Mam coraz więcej wątpliwości co do jakości niektórych "gwiazd" na tenisowym firmamencie. Serena urządziła cyrk w finale US Open, a ponieważ wiedziała że ograniczając się do samego tenisa spór przegra, postawiła sędziemu zarzut zachowania seksistowskiego i rzekomego nierównego traktowania nieregulaminowych zachowań na korcie w wypadku kobiet i mężczyzn.
Podobno facetom puszcza się większe grzeszki bez żadnych konsekwencji
Typowo lewacka strategia, regulamin w tenisie jest dla obydwu płci jeden. Logiczne by było gdyby domagała się, żeby egzekwowano go równie ostro dla wszystkich.
To bym zrozumiał, niestety ona chce, żeby wszyscy po równo mogli te przepisy łamać !
Poziom zlewaczenia jest jednak taki, że uniemożliwia rozsądną ocenę sytuacji.
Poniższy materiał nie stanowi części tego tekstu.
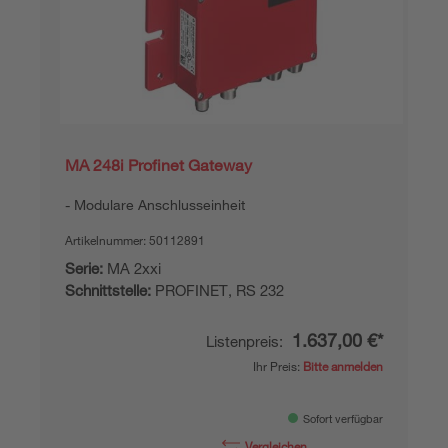
MA 248i Profinet Gateway
Modulare Anschlusseinheit
Artikelnummer:
50112891
Serie:
MA 2xxi
Schnittstelle:
PROFINET, RS 232
1.637,00 €*
Listenpreis:
Ihr Preis:
Bitte anmelden
Sofort verfügbar
Vergleichen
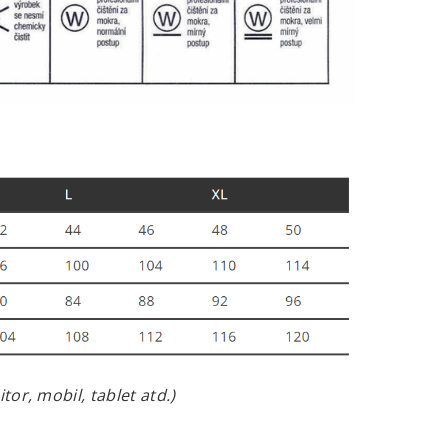
or, mobil, tablet atd.)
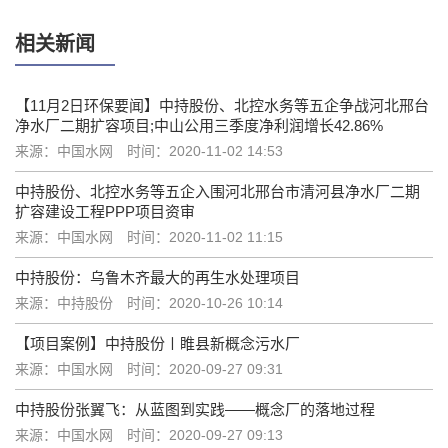
相关新闻
【11月2日环保要闻】中持股份、北控水务等五企争战河北邢台
净水厂二期扩容项目;中山公用三季度净利润增长42.86%
来源：中国水网
时间：2020-11-02 14:53
中持股份、北控水务等五企入围河北邢台市清河县净水厂二期
扩容建设工程PPP项目资审
来源：中国水网
时间：2020-11-02 11:15
中持股份：乌鲁木齐最大的再生水处理项目
来源：中持股份
时间：2020-10-26 10:14
【项目案例】中持股份〡睢县新概念污水厂
来源：中国水网
时间：2020-09-27 09:31
中持股份张翼飞：从蓝图到实践——概念厂的落地过程
来源：中国水网
时间：2020-09-27 09:13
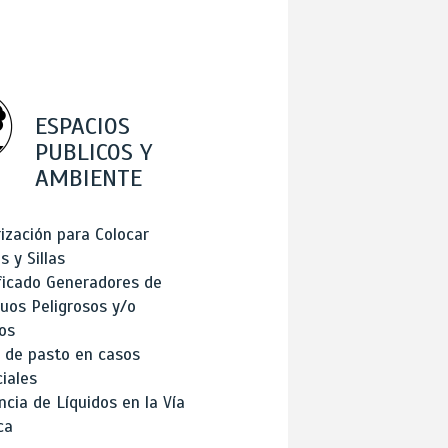
ESPACIOS
PUBLICOS Y
AMBIENTE
ización para Colocar
 y Sillas
ficado Generadores de
uos Peligrosos y/o
os
 de pasto en casos
iales
cia de Líquidos en la Vía
ca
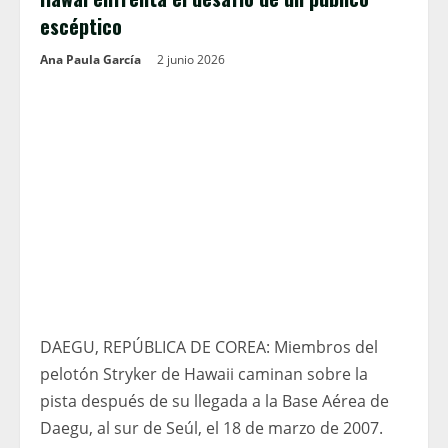
escéptico
Ana Paula García
2 junio 2026
DAEGU, REPÚBLICA DE COREA: Miembros del
pelotón Stryker de Hawaii caminan sobre la
pista después de su llegada a la Base Aérea de
Daegu, al sur de Seúl, el 18 de marzo de 2007.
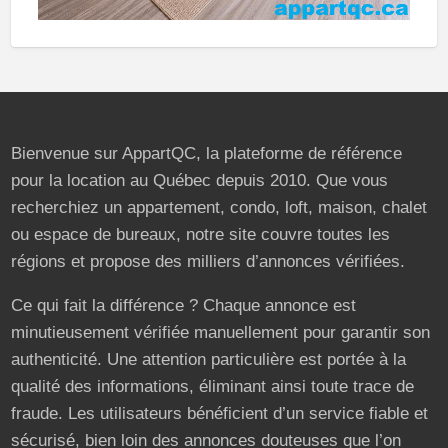
Bienvenue sur AppartQC, la plateforme de référence
pour la location au Québec depuis 2010. Que vous
recherchiez un appartement, condo, loft, maison, chalet
ou espace de bureaux, notre site couvre toutes les
régions et propose des milliers d’annonces vérifiées.
Ce qui fait la différence ? Chaque annonce est
minutieusement vérifiée manuellement pour garantir son
authenticité. Une attention particulière est portée à la
qualité des informations, éliminant ainsi toute trace de
fraude. Les utilisateurs bénéficient d’un service fiable et
sécurisé, bien loin des annonces douteuses que l’on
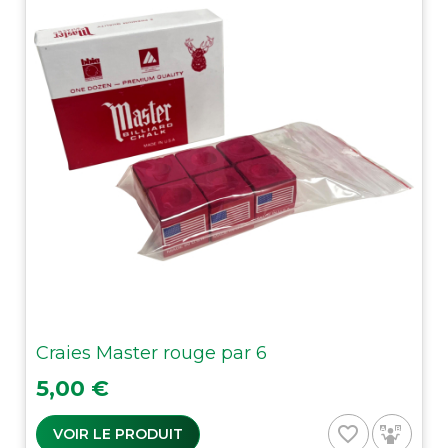
Craies Master rouge par 6
Prix
5,00 €
favorite_border
VOIR LE PRODUIT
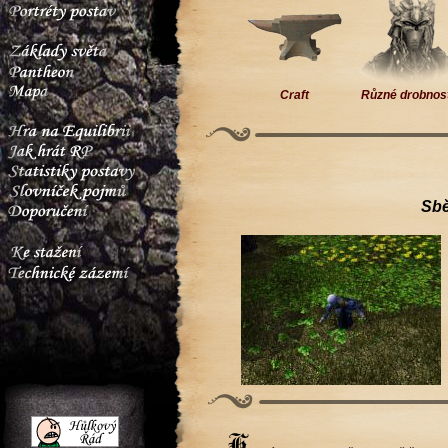
Craft
Různé drobnos
Sbě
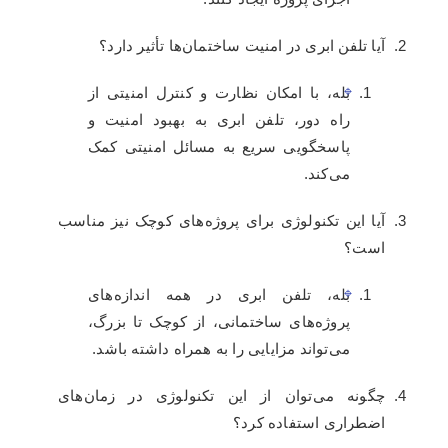
آیا تلفن ابری در امنیت ساختمان‌ها تأثیر دارد؟
بله، با امکان نظارت و کنترل امنیتی از
راه دور، تلفن ابری به بهبود امنیت و
پاسخگویی سریع به مسائل امنیتی کمک
می‌کند.
آیا این تکنولوژی برای پروژه‌های کوچک نیز مناسب
است؟
بله، تلفن ابری در همه اندازه‌های
پروژه‌های ساختمانی، از کوچک تا بزرگ،
می‌تواند مزایایی را به همراه داشته باشد.
چگونه می‌توان از این تکنولوژی در زمان‌های
اضطراری استفاده کرد؟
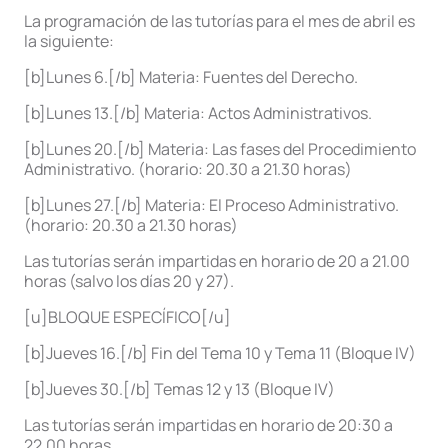
La programación de las tutorías para el mes de abril es
la siguiente:
[b]Lunes 6.[/b] Materia: Fuentes del Derecho.
[b]Lunes 13.[/b] Materia: Actos Administrativos.
[b]Lunes 20.[/b] Materia: Las fases del Procedimiento
Administrativo. (horario: 20.30 a 21.30 horas)
[b]Lunes 27.[/b] Materia: El Proceso Administrativo.
(horario: 20.30 a 21.30 horas)
Las tutorías serán impartidas en horario de 20 a 21.00
horas (salvo los días 20 y 27).
[u]BLOQUE ESPECÍFICO[/u]
[b]Jueves 16.[/b] Fin del Tema 10 y Tema 11 (Bloque IV)
[b]Jueves 30.[/b] Temas 12 y 13 (Bloque IV)
Las tutorías serán impartidas en horario de 20:30 a
22.00 horas.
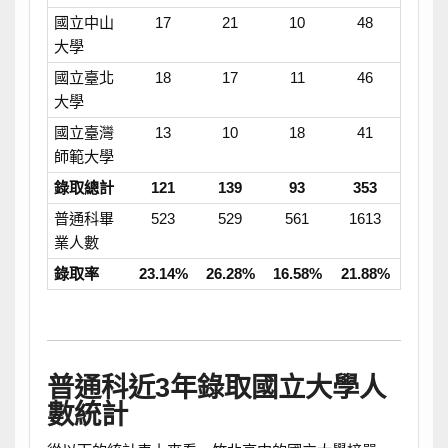
國立中山
17
21
10
48
大學
國立臺北
18
17
11
46
大學
國立臺灣
13
10
18
41
師範大學
錄取總計
121
139
93
353
普通科畢
523
529
561
1613
業人數
錄取率
23.14%
26.28%
16.58%
21.88%
普通科近3年錄取國立大學人
數統計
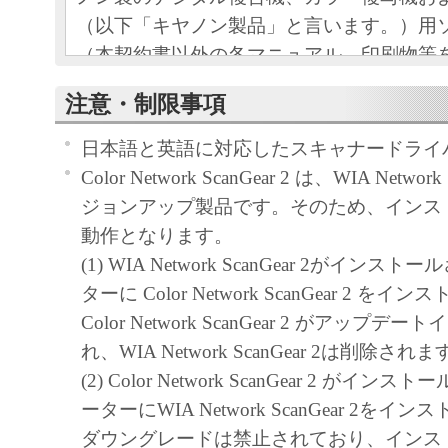
（以下「キヤノン製品」と言います。）用
（本契約書以外の各マニュアル、印刷物等
以下「本ソフトウェア」と言います。）を
注意・制限事項
めの、お客様とキヤノン株式会社（以下キ
す。）との間の契約書です。
日本語と英語に対応したスキャナードライ
お客様は、『同意』を示す下記のボタンを
Color Network ScanGear 2 は、WIA Networ
点、または「本ソフトウェア」のインスト
ジョンアップ製品です。そのため、インス
をもって、本契約書に同意したことになり
動作となります。
お客様が本契約書に同意できない場合、「
(1) WIA Network ScanGear 2がイン
ア」を使用することはできません。
ターに Color Network ScanGear 2 
１．許諾
Color Network ScanGear 2 がアップ
(1) キヤノンは、お客様が「キヤノン製品
れ、WIA Network ScanGear 2は削除され
のために、「キヤノン製品」に直接または
(2) Color Network ScanGear 2 がイ
通じ接続される複数のコンピューター（以
ーターにWIA Network ScanGear 2を
と言います。）において、「本ソフトウェ
ダウングレードは禁止されており、インス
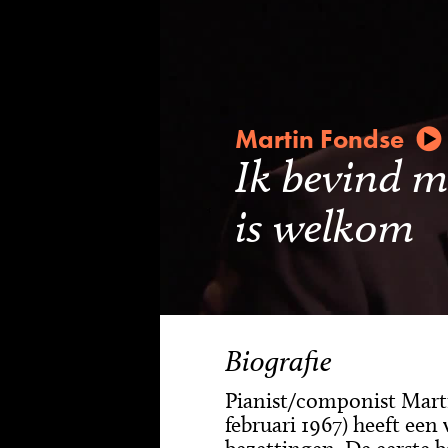
Martin Fondse
Ik bevind me
is welkom
Biografie
Pianist/componist Mart
februari 1967) heeft een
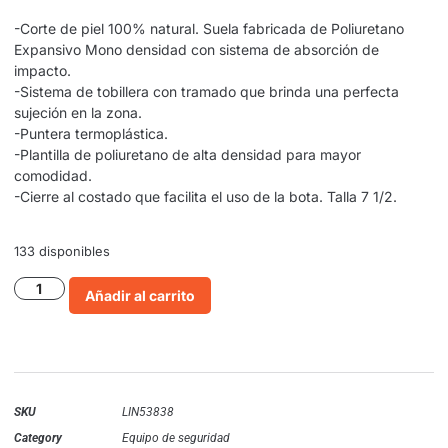
-Corte de piel 100% natural. Suela fabricada de Poliuretano
Expansivo Mono densidad con sistema de absorción de
impacto.
-Sistema de tobillera con tramado que brinda una perfecta
sujeción en la zona.
-Puntera termoplástica.
-Plantilla de poliuretano de alta densidad para mayor
comodidad.
-Cierre al costado que facilita el uso de la bota. Talla 7 1/2.
133 disponibles
Añadir al carrito
SKU
LIN53838
Category
Equipo de seguridad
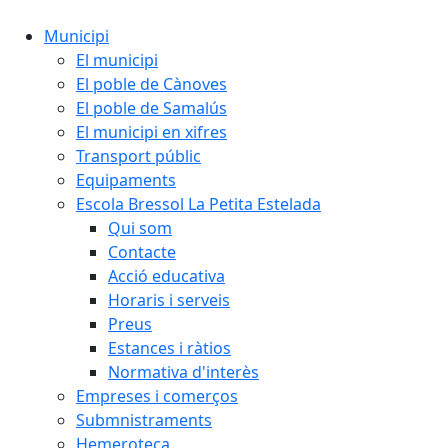
Municipi
El municipi
El poble de Cànoves
El poble de Samalús
El municipi en xifres
Transport públic
Equipaments
Escola Bressol La Petita Estelada
Qui som
Contacte
Acció educativa
Horaris i serveis
Preus
Estances i ràtios
Normativa d'interès
Empreses i comerços
Submnistraments
Hemeroteca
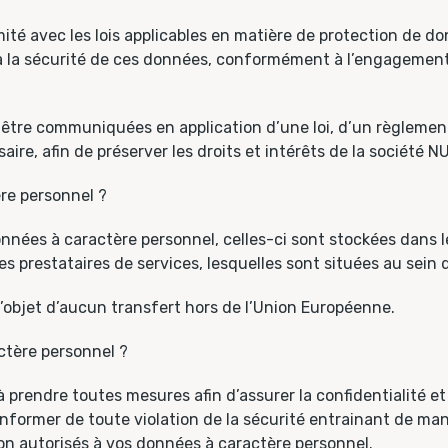
ité avec les lois applicables en matière de protection de d
et à la sécurité de ces données, conformément à l’engagement
être communiquées en application d’une loi, d’un règlement
ssaire, afin de préserver les droits et intérêts de la sociét
re personnel ?
onnées à caractère personnel, celles-ci sont stockées dans 
 prestataires de services, lesquelles sont situées au sein 
’objet d’aucun transfert hors de l’Union Européenne.
ctère personnel ?
rendre toutes mesures afin d’assurer la confidentialité et
former de toute violation de la sécurité entrainant de manièr
s non autorisés à vos données à caractère personnel.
W obawie przed medialną nagonką, prawie wszyscy łącznie z WTA i USTA wzięli ogony pod siebie i przyznali rację tej harpii, oparło się jedynie BBC i jakaś niemiecka stacja.
Serena złamała wielokrotnie regulamin, zepsuła finał wielkiego turnieju, znieważyła sędziego i odebrała radość ze zwycięstwa Naomi.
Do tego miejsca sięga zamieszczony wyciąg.